Transferir fazendeiros para outras terras de Roraima é algo previsto pelo decreto que homologou a Raposa/Serra do Sol e que também Anchieta Jr. promete fazer. A questão é transferir para onde. O governo estadual tem sob sua jurisdição 7,34% do território de Roraima. A maior parte (46,68%) é terra indígena. O restante pertence ao Exército ou são unidades de conservação. "Caso se confirme a demarcação em área contínua, vou acelerar o processo de transferência das terras ainda sob tutela da União para o Estado", diz o governador. São 6 milhões de hectares, ou 25% das terras do Estado hoje com a União. "Só me restará a opção de tentar assentar os arrozeiros nessa área, mas nenhuma outra oferece as condições daquela (Raposa) para o arroz. "
Outra pendenga é o valor da indenização oferecida pelo governo federal aos donos de terra na Raposa/Serra do Sol. Ivo Barili, outro grande produtor de arroz do Estado, diz que peritos contratados por ele avaliaram sua fazenda em R$ 9 milhões e que a indenização oferecida pelo governo seria de pouco mais de R$ 100 mil. Segundo o governador, avaliações apontam que o total de ativos na área da Raposa/Serra do Sol é de cerca de R$ 100 milhões. O valor das indenizações oferecidas pelo governo federal é de R$ 12, 3 milhões.
Embora acredite que o Supremo não vá confirmar a homologação da forma que foi aprovada, Barili já cogita a idéia de passar a cultivar do outro lado da fronteira. "Se tivermos de sair, teremos que pedir socorro para algum país vizinho, a Venezuela ou a Guiana, onde também tem plantio de arroz." Barili é proprietário da marca Tio Ivo e da fazenda Tatu, com 9.600 hectares, também nos limites da Raposa.

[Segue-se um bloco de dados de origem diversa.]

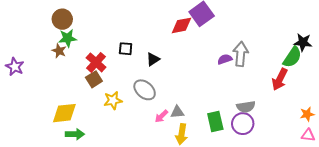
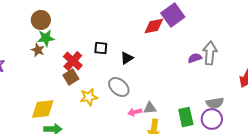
pink arrow: (161, 116) -> (135, 112), turned 32

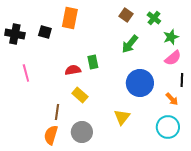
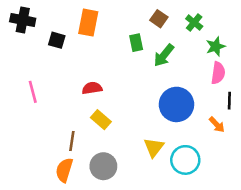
black cross: (15, 34) -> (23, 20), moved
pink semicircle: (173, 58) -> (218, 73), turned -42
green rectangle: (93, 62) -> (136, 43), moved
cyan circle: (168, 127) -> (185, 160), moved

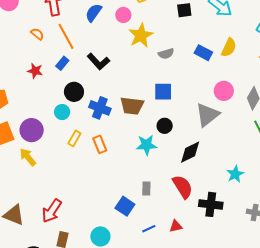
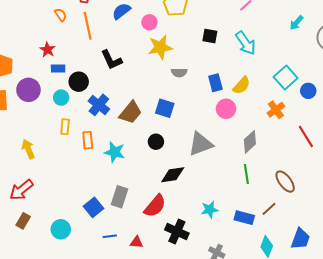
blue rectangle: (203, 53) -> (215, 83), turned 30
blue rectangle: (62, 63) -> (58, 69), moved, turned 32
pink circle: (224, 91) -> (226, 109), moved
brown trapezoid: (132, 106) -> (130, 113), turned -75
purple circle: (32, 130) -> (28, 90), moved
yellow rectangle: (74, 138) -> (65, 127), turned -42
cyan star: (146, 145) -> (115, 152), moved
yellow arrow: (28, 157) -> (28, 149), moved
red semicircle: (183, 187) -> (155, 206), turned 55
gray rectangle: (146, 189) -> (119, 197), size x1.5

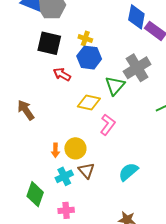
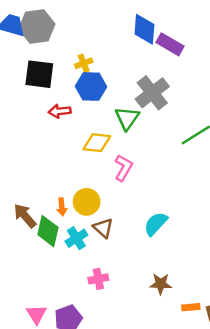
yellow cross: (85, 38) -> (84, 63), turned -32
red arrow: (62, 74) -> (60, 111), turned -30
brown arrow: (26, 110) -> (25, 216), moved
green diamond: (35, 194) -> (48, 231), moved
pink cross: (66, 210) -> (98, 279), moved

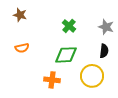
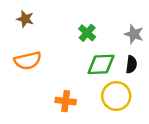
orange semicircle: (22, 48) -> (28, 61), size x1.5
green diamond: (66, 55) -> (101, 64), moved

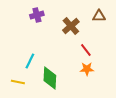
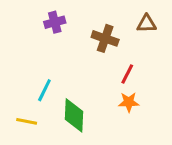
brown cross: (71, 26) -> (105, 38), turned -30
red line: (86, 50) -> (127, 74), turned 64

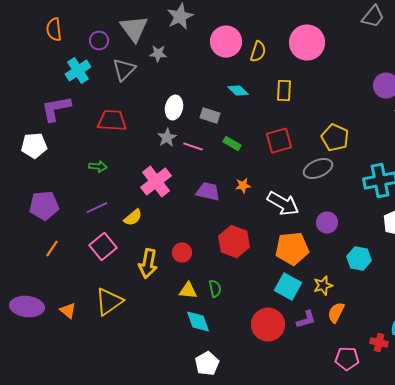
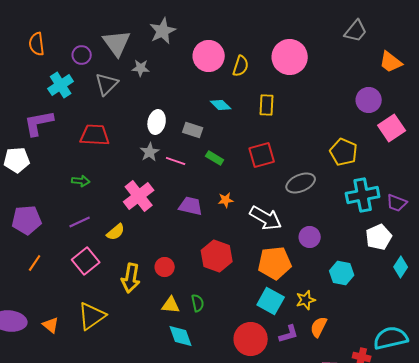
yellow pentagon: (335, 138) -> (344, 152), moved

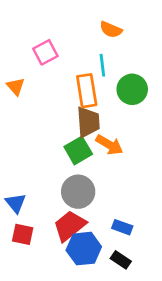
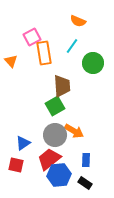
cyan line: (102, 65) -> (72, 46), turned 42
orange rectangle: (87, 91) -> (44, 53), moved
orange arrow: (109, 145) -> (74, 131), moved
blue triangle: (16, 203) -> (23, 143), moved, turned 35
blue rectangle: (122, 227) -> (86, 160), turned 72

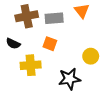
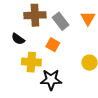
gray rectangle: (54, 18) -> (61, 21), turned 48
black star: (69, 79) -> (51, 80), moved

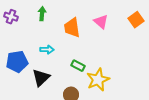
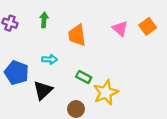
pink triangle: (101, 22) -> (120, 29), moved
blue pentagon: (17, 62) -> (17, 73), turned 30

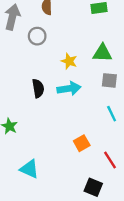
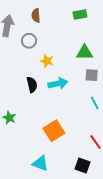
yellow star: (69, 61) -> (47, 61), moved
orange square: (82, 143) -> (54, 131), moved, size x1.5
cyan triangle: (29, 169) -> (40, 163), moved

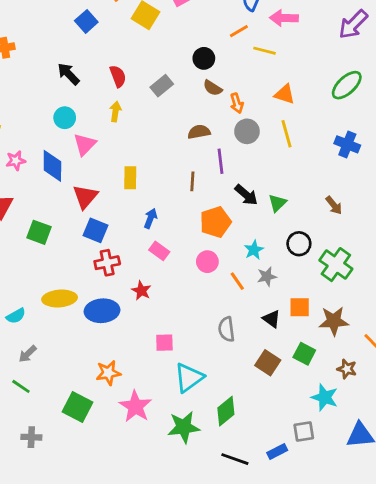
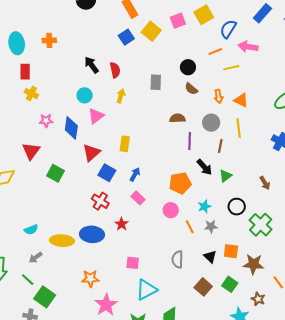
blue square: (86, 21) -> (126, 37), moved
yellow line: (264, 51) -> (231, 68), turned -35
red semicircle: (118, 76) -> (115, 70), moved
gray rectangle: (162, 86) -> (156, 82), turned -56
orange arrow: (237, 103) -> (219, 96), moved
brown line: (192, 181) -> (220, 146), moved
blue square: (96, 230) -> (107, 173), moved
red cross: (107, 263) -> (100, 201), turned 36
yellow ellipse: (60, 298) -> (62, 241), moved
green square: (78, 407) -> (45, 297), moved

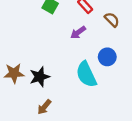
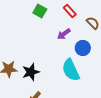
blue circle: (107, 57) -> (83, 48), moved

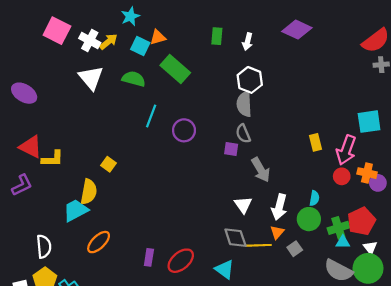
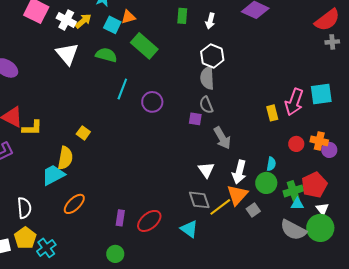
pink arrow: (346, 150) -> (294, 102), moved
orange triangle: (277, 232) -> (237, 195), size x1.6
yellow line: (258, 245) -> (220, 207), turned -35

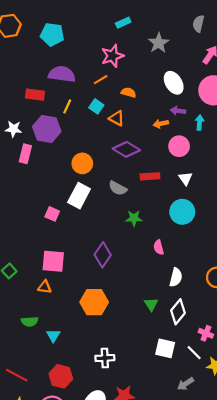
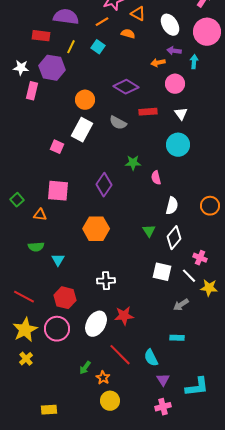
orange triangle: (117, 118) -> (138, 14), moved
green star: (134, 218) -> (133, 163), moved
orange triangle: (45, 287) -> (40, 215), moved

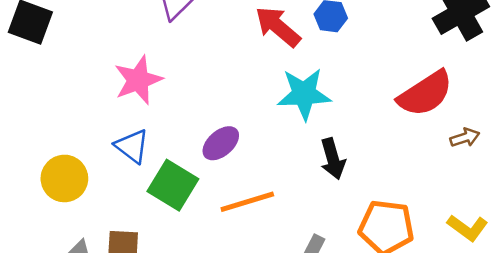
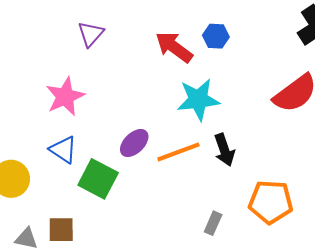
orange line: (247, 202) -> (178, 152), moved

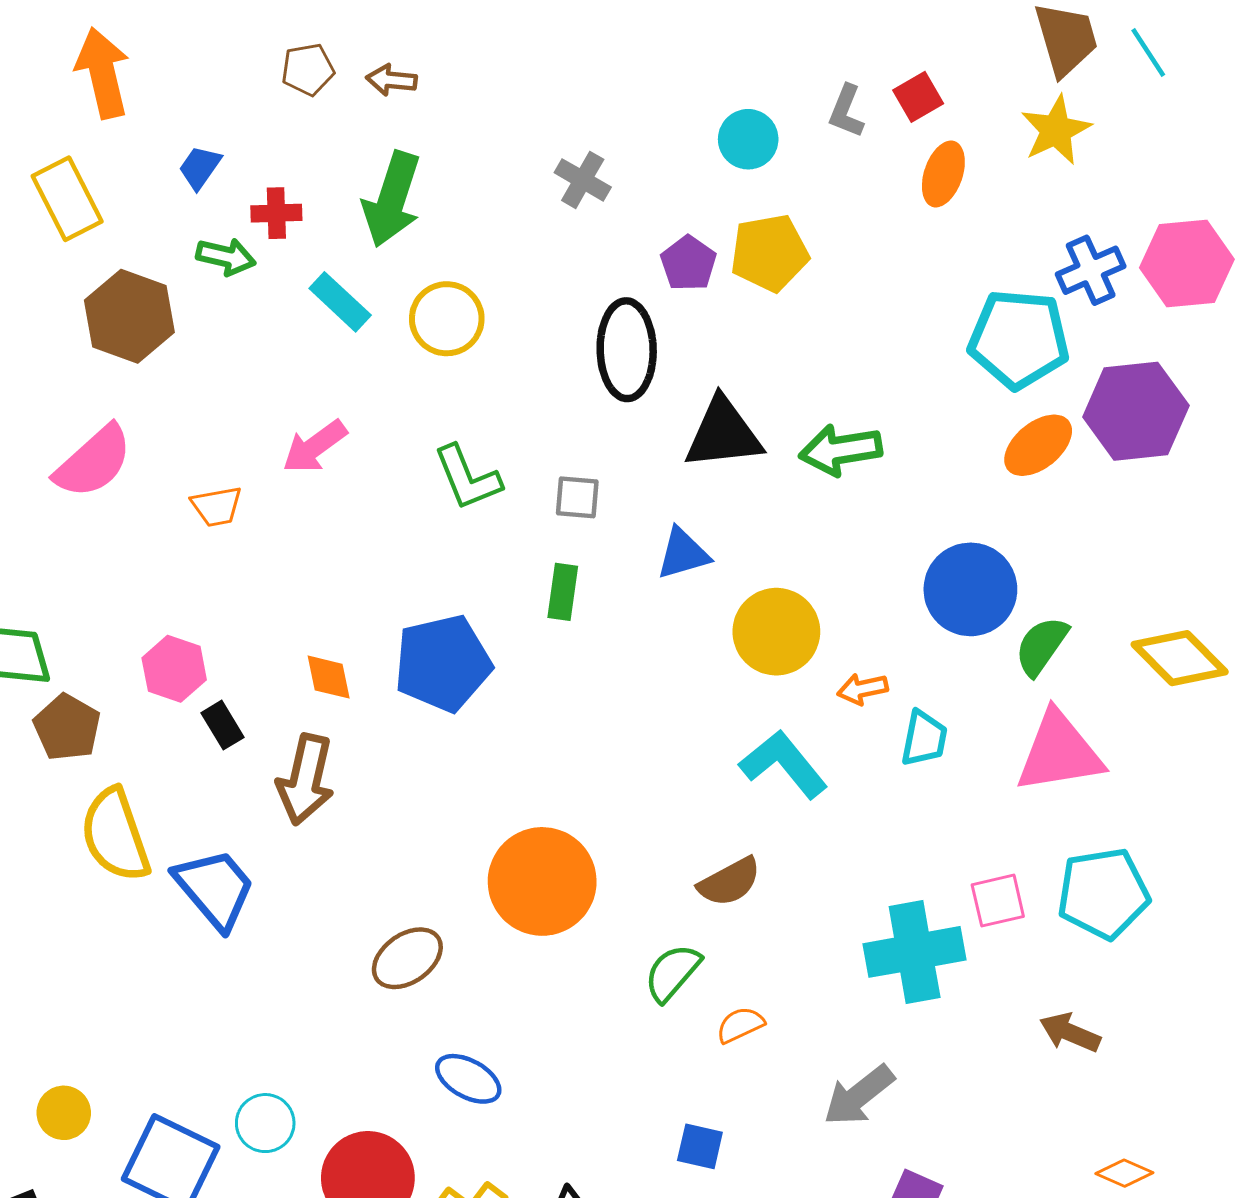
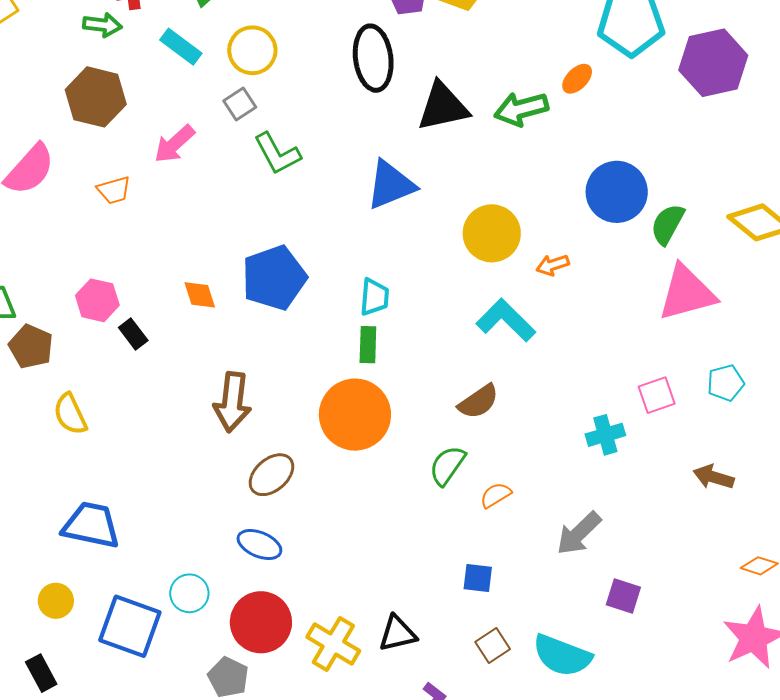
brown hexagon: (129, 316) -> (96, 97), moved
orange ellipse: (1038, 445) -> (577, 79), moved, size x0.7
gray square: (577, 497) -> (240, 104), moved, turned -32
blue triangle: (683, 554) -> (391, 185), moved, size x1.4
green rectangle: (563, 592) -> (368, 345), moved
cyan trapezoid: (924, 738) -> (374, 297), moved
brown arrow: (306, 779) -> (232, 402), moved
yellow semicircle: (115, 835) -> (70, 414), size x0.7
blue trapezoid: (215, 889) -> (91, 525), moved, turned -32
cyan pentagon: (1103, 893) -> (726, 383), size x0.6
cyan cross: (915, 952) -> (605, 435), size x0.6
blue ellipse: (468, 1079) -> (259, 545), moved

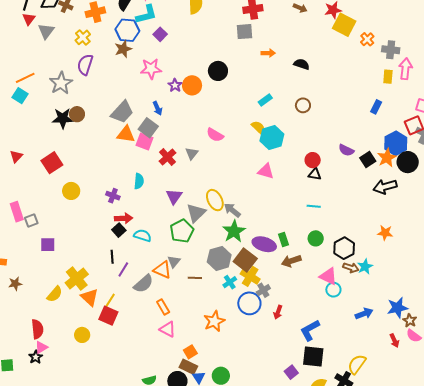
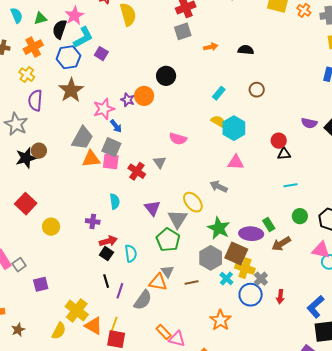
brown star: (123, 49) -> (71, 90), moved, size x1.4
pink star: (151, 69) -> (104, 109), moved
gray arrow: (232, 210) -> (219, 187), moved
cyan semicircle: (142, 236) -> (131, 253), turned 78
orange rectangle: (163, 307) -> (164, 332), moved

Lideranças indígenas já elaboraram um esboço sobre o que fazer com as fazendas na área da Raposa. A idéia, segundo Jaci José de Souza Macuxi, de 60 anos, um dos mais influentes no CIR, é cultivar coletivamente algodão, milho, feijão, cana e jerimum. "A nossa proposta é dar continuidade à produção, mas não de arroz, que usa muito agroquímico e acaba com a caça e a pesca." Recursos para investimentos? Macuxi diz que os indígenas já possuem as sementes que tradicionalmente preparam e que, em vez do maquinário, usarão trabalho braçal. Produtores e o governador são céticos. "Produção agrícola não é da cultura deles, o que dirá produção extensiva", diz o governador Anchieta Jr.